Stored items
=== Section Start ===

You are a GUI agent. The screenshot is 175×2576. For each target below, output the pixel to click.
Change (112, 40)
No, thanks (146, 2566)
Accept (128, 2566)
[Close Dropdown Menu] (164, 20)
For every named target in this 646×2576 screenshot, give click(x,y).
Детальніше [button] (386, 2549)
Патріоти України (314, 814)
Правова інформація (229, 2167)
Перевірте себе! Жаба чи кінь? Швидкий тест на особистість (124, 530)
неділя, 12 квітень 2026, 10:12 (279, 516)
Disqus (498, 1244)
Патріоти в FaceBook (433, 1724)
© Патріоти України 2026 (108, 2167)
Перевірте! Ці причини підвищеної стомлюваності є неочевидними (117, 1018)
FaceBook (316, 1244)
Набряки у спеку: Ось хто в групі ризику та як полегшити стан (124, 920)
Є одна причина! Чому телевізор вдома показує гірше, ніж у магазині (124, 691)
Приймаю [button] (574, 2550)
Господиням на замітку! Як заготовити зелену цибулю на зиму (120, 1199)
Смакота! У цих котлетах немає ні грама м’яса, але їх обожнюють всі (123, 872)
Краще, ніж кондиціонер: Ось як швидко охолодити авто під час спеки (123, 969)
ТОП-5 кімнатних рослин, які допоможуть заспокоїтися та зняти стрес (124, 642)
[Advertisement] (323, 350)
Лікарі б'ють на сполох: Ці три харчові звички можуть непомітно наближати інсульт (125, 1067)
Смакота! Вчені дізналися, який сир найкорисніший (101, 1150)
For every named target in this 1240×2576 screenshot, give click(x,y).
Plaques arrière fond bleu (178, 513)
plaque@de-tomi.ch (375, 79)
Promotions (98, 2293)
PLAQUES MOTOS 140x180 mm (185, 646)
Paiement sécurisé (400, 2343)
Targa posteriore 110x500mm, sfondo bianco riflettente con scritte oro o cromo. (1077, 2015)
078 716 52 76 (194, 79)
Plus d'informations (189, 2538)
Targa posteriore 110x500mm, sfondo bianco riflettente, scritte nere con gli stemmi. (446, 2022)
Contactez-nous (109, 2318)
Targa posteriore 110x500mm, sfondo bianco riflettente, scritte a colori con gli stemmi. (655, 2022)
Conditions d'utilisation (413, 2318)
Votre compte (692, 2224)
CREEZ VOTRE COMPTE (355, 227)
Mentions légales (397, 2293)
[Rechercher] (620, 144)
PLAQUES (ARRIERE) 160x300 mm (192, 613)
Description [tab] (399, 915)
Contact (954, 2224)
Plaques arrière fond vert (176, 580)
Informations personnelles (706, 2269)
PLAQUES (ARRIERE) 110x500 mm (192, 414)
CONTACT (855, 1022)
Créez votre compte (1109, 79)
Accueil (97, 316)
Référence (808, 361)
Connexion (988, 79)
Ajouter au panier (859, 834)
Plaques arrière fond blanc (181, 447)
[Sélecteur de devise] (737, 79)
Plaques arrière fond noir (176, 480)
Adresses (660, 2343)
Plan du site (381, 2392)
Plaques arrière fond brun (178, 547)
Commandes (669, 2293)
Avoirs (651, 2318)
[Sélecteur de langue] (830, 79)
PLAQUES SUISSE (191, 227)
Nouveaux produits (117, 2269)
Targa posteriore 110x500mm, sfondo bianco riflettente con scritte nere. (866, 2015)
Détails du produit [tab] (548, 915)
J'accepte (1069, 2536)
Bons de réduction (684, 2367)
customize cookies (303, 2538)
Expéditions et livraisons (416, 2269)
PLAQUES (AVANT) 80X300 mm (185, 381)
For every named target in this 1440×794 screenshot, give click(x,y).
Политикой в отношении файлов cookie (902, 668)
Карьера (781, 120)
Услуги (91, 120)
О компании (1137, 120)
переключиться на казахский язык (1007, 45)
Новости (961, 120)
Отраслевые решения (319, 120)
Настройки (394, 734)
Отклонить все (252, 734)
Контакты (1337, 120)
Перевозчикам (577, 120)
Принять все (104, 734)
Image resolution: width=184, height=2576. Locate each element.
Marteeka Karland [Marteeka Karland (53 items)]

=== Section End ===

### TASK DIRECTIONS:
In the records above, locate the line that contains "Votre compte (692, 2224)". Repeat it and every line after it, exactly, and nothing else.

### WRITTEN ANSWER:
Votre compte (692, 2224)
CREEZ VOTRE COMPTE (355, 227)
Mentions légales (397, 2293)
[Rechercher] (620, 144)
PLAQUES (ARRIERE) 160x300 mm (192, 613)
Description [tab] (399, 915)
Contact (954, 2224)
Plaques arrière fond vert (176, 580)
Informations personnelles (706, 2269)
PLAQUES (ARRIERE) 110x500 mm (192, 414)
CONTACT (855, 1022)
Créez votre compte (1109, 79)
Accueil (97, 316)
Référence (808, 361)
Connexion (988, 79)
Ajouter au panier (859, 834)
Plaques arrière fond blanc (181, 447)
[Sélecteur de devise] (737, 79)
Plaques arrière fond noir (176, 480)
Adresses (660, 2343)
Plan du site (381, 2392)
Plaques arrière fond brun (178, 547)
Commandes (669, 2293)
Avoirs (651, 2318)
[Sélecteur de langue] (830, 79)
PLAQUES SUISSE (191, 227)
Nouveaux produits (117, 2269)
Targa posteriore 110x500mm, sfondo bianco riflettente con scritte nere. (866, 2015)
Détails du produit [tab] (548, 915)
J'accepte (1069, 2536)
Bons de réduction (684, 2367)
customize cookies (303, 2538)
Expéditions et livraisons (416, 2269)
PLAQUES (AVANT) 80X300 mm (185, 381)
For every named target in this 1440×794 screenshot, give click(x,y).
Политикой в отношении файлов cookie (902, 668)
Карьера (781, 120)
Услуги (91, 120)
О компании (1137, 120)
переключиться на казахский язык (1007, 45)
Новости (961, 120)
Отраслевые решения (319, 120)
Настройки (394, 734)
Отклонить все (252, 734)
Контакты (1337, 120)
Перевозчикам (577, 120)
Принять все (104, 734)
Image resolution: width=184, height=2576. Locate each element.
Marteeka Karland [Marteeka Karland (53 items)]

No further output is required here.